- Records supplied:

########

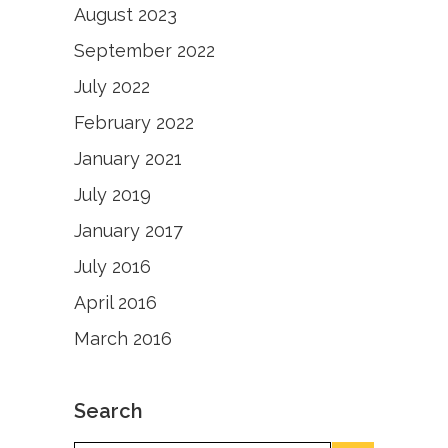
August 2023
September 2022
July 2022
February 2022
January 2021
July 2019
January 2017
July 2016
April 2016
March 2016
Search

########

Drop the pictures; repeat each entry above exactly.

August 2023
September 2022
July 2022
February 2022
January 2021
July 2019
January 2017
July 2016
April 2016
March 2016
Search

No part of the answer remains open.